◇26 特別な週末の酩酊




『白ノ森遊園地前~。白ノ森遊園地前です』


 懐かしいアナウンスがイヤホンを外していた耳に響き、停車する。

 僕は座席を立ってバスを――忘れ物を確認してから降りた。

 もう日差しは出ているけれども、朝の時間の涼しさの名残が感じられるぐらいの気温だ。若干雲が多いのもあるだろうが。


 余裕をもって家を出たから、まだ今の時刻は待ち合わせの20分前。


 バス停には……あれ? 2人とももう来てる。

 

 僕に気づいた三谷は、おーっす、と右手を挙げ、深路も周りの目を気にする感じで小さくこっちに手を振る。

 2人とも私服で軽装だったが、三谷は謎のビニール袋を持っていた。見た感じ中身は菓子パンっぽいような気がする。


 三谷はともかくとして、深路はまだ来ていないだろと思っていたんだけど。昔からガサツで時間にルーズだし。

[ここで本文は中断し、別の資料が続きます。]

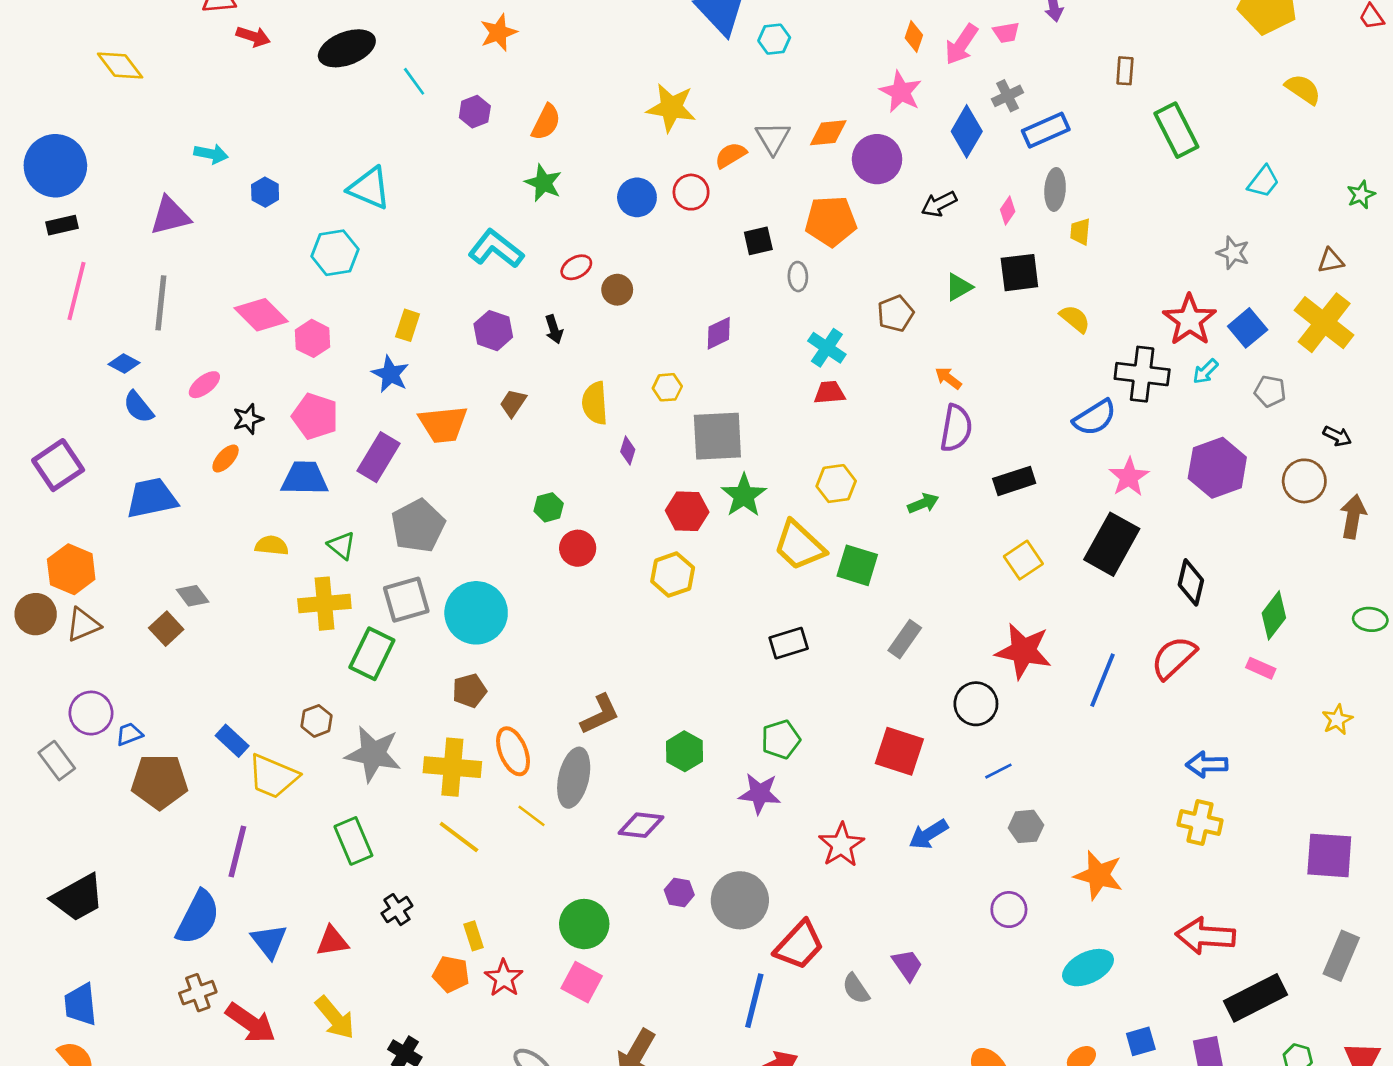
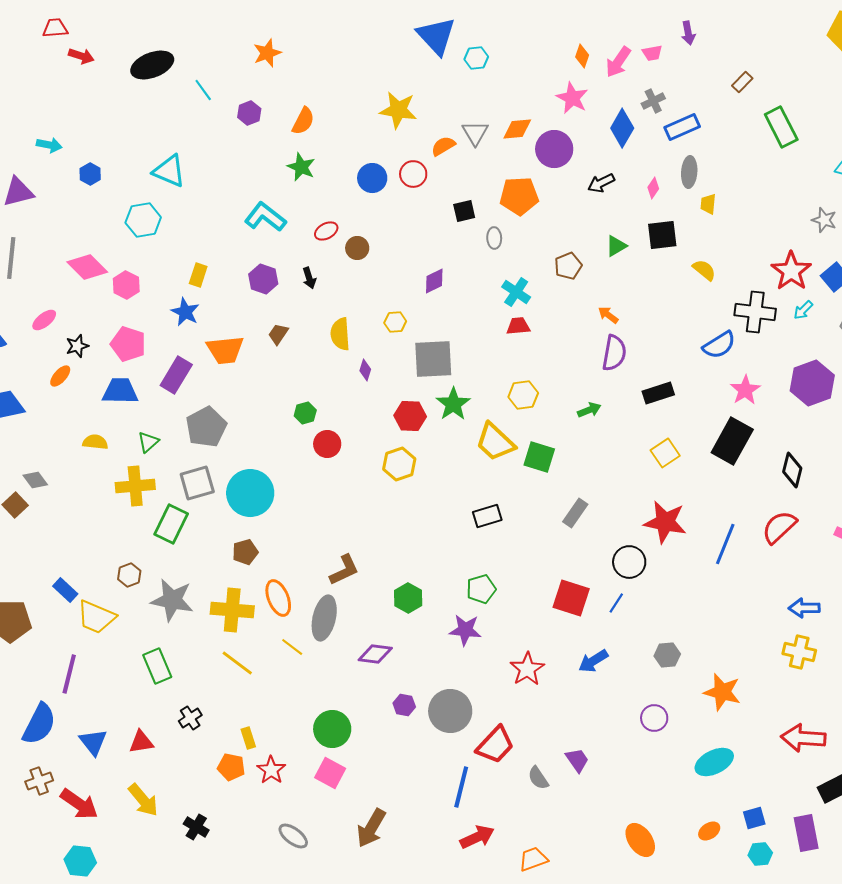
brown rectangle: (1125, 71) -> (742, 82), turned 40
green triangle: (342, 546) -> (148, 442), turned 40
blue line: (998, 771) -> (616, 603), moved, turned -30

「来るの早くないか? 早めに着いたと思ってたんだけど」

「おーっす。いやいやアタシもさっき着いたばっかりよ。朝飯を買おうと思ってさ。早めに行こうと思ったんだけど、そしたら深路がもういたからびっくりしちまったよ」


 ああ、やっぱりそのビニール袋は朝飯か。たまたま今日は食べてきたけど、いつもなら僕もそうしただろう。

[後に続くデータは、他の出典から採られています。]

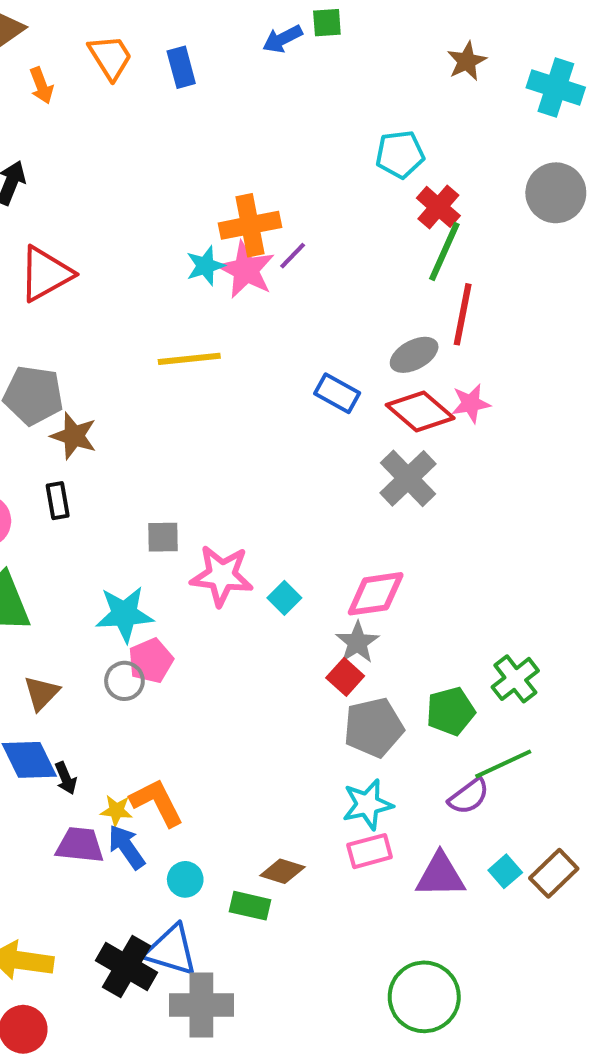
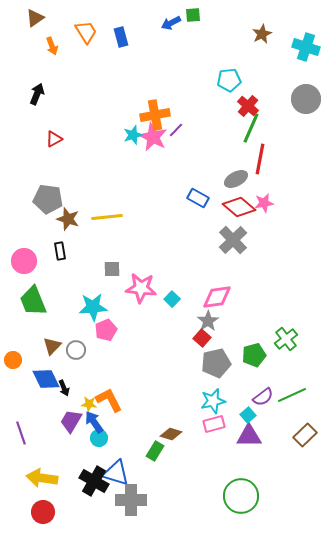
red triangle: (45, 274) -> (54, 139), size x0.6
yellow line: (189, 359) -> (107, 217), moved
gray circle: (124, 681) -> (76, 350), moved
green line: (503, 764) -> (292, 395), moved
purple trapezoid: (80, 845) -> (71, 421), turned -65
cyan square: (505, 871) -> (248, 415), moved
cyan circle: (185, 879) -> (99, 438), moved
green rectangle: (250, 906) -> (155, 451), turned -72

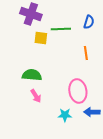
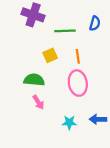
yellow square: (41, 38) -> (50, 55), moved, turned -32
orange line: (86, 53) -> (78, 56), moved
pink ellipse: (78, 91) -> (78, 83), moved

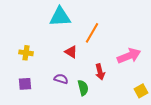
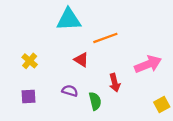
orange line: (92, 33) -> (105, 38), turned 40
yellow cross: (26, 53) -> (30, 61), turned 32

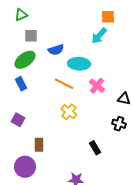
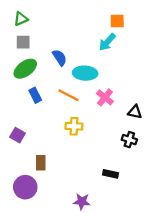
gray square: (31, 36) -> (23, 42), moved
blue semicircle: (56, 50) -> (60, 58), turned -105
blue rectangle: (21, 84) -> (35, 95), moved
yellow cross: (69, 112) -> (74, 126), turned -35
black rectangle: (95, 148) -> (111, 174), moved, turned -48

「私はこんなに早く来るつもりじゃなかった。なぜか早く起き過ぎてやることがなかったから、早く来て待ってようと思っただけだ」


 深路は、自分が責められていると思ったのか若干言い訳をするように話す。ただ、話しながらもどこかそわそわしていて、こいつの意識は既に遊園地の方に向いているみたいだ。

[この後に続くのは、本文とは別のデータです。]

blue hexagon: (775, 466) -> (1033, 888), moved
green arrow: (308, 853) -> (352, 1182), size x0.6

「単純にびっくりしただけだって。まま、とりあえず皆そろったことだし、話す前にとっととチケットを買いに行こうぜ。どーせそんな並ばないとは思うけどさ」

「異議ないよ」


 それには同感だ。後半部分もそう。

 小さいとき、たまに行っていたから分かるのだ。

 白ノ森遊園地は白森市にある唯一の遊園地であり、規模感はなかなかのもの、アトラクションも充実と一見週末の行き先には独壇場に見える。


 だけど多くの人が欠点として挙げるのは、その立地である。

 白ノ森遊園地はその莫大な大きさを実現するために、山の近く、中心駅からかなりの距離離れた場所にあるのだ。1日でどちらにも行こうとするのは時間的に厳しく、まず間違いなく普通の人は中心駅の近くの、メビウスなどがある方へ行こうとする。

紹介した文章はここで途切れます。